Quello che propone l’Altra Emilia Romagna è l’inversione di tendenza di politiche recessive che non sono state capaci («perché non volevano», insiste la candidata) di fermare le esternalizzazioni, l’inversione di marcia dalla privatizzazione alla ripubblicizzazione dei servizi e dei beni comuni, la fine della corsa alle grandi opere in favore di politiche redistributive e di riassesto del territorio. «Ci candidiamo al governo della Regione, in alternativa al Pd, per attuare una politica che abbia come obiettivi fondamentali il rilancio dell’occupazione, la difesa e l’estensione dei diritti, una legge di promozione e sostegno dell’economia solidale. Siamo la sola forza alternativa a questa deriva neoliberista per questo ci batteremo fino in fondo per difendere la dignità di tutti e promuovere la partecipazione diretta dei cittadini e delle cittadine alle scelte politiche. Questo è il patto che proponiamo ai lavoratori e alle loro organizzazioni».
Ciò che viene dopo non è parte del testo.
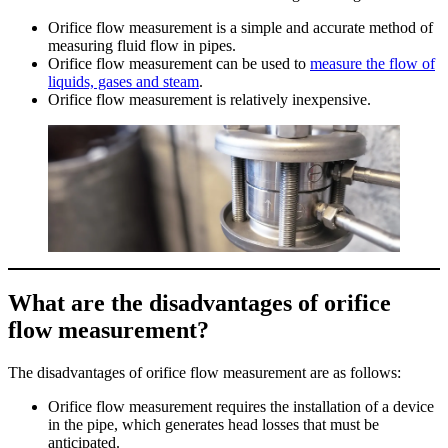
Orifice flow measurement is a simple and accurate method of
measuring fluid flow in pipes.
Orifice flow measurement can be used to
measure the flow of
liquids, gases and steam
.
Orifice flow measurement is relatively inexpensive.
What are the disadvantages of orifice
flow measurement?
The disadvantages of orifice flow measurement are as follows:
Orifice flow measurement requires the installation of a device
in the pipe, which generates head losses that must be
anticipated.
L’Altra Emilia – Romagna ha messo il lavoro al primo punto del suo programma, ha candidato un giuslavorista, Piergiovanni Alleva, esperto nella difesa dei lavoratori come capolista in due province, Bologna e Reggio, e tutti gli altri candidati vengono dal mondo del lavoro reale (scuola, fabbriche, Ong, aziende pubbliche e private) e del precariato. La Cisl regionale, però, finge di non saperlo, aiutata dalla censura dei media mainstream nei confronti della lista della sinistra alternativa. E chiede anch’essa un nuovo «patto sociale per il lavoro». La Cisl chiede «agenzie di collocamento che funzionano, sburocratizzazione, incentivare gli investimenti e dare applicazione a leggi come quella sull”attrattività». Un assist esplicito per Bonaccini anche se la Cisl giura di non dare indicazioni di voto. «Siamo gli unici candidati – dice Alleva – che parlano di lavoro senza nascondere agli elettori gli effetti devastanti che il combinato disposto di decreto Poletti e jobs act avranno su un universo di lavoratori massacrati da un lato dalla crisi dall’altro dalle ricette neoliberiste dei vari governi Monti, Letta, Renzi. Non si intravede infatti nessuna differenza tra la strage dei diritti compiuta dal ministro Fornero (e prima di lei la strada era stata aperta da tutte le leggi che hanno precarizzato il lavoro) e il colpo di grazia che vuole infliggere Renzi con il suo ministro Poletti, ex sindaco comunista di Imola e in bella compagnia dei vari Sacconi, Gasparri, Alfano e Verdini. Anzi, secondo noi Renzi sta riuscendo laddove la destra più becera e retriva ha sempre provato senza mai centrare il colpo: cancellazione della civiltà giuridica del lavoro e rovesciamento di tutti i valori, modificazione della costituzione materiale prima che di quella formale, con il profitto, il business, l’impresa a fondamento di una Repubblica ormai post-democratica, e il lavoro, le donne e gli uomini che lo eseguono, ridotti non solo a variabile dipendente, ma a possibile minaccia, (con i loro diritti considerati blasfemamente “privilegi”), alla “libertà d’impresa” e all’attrattività degli investimenti».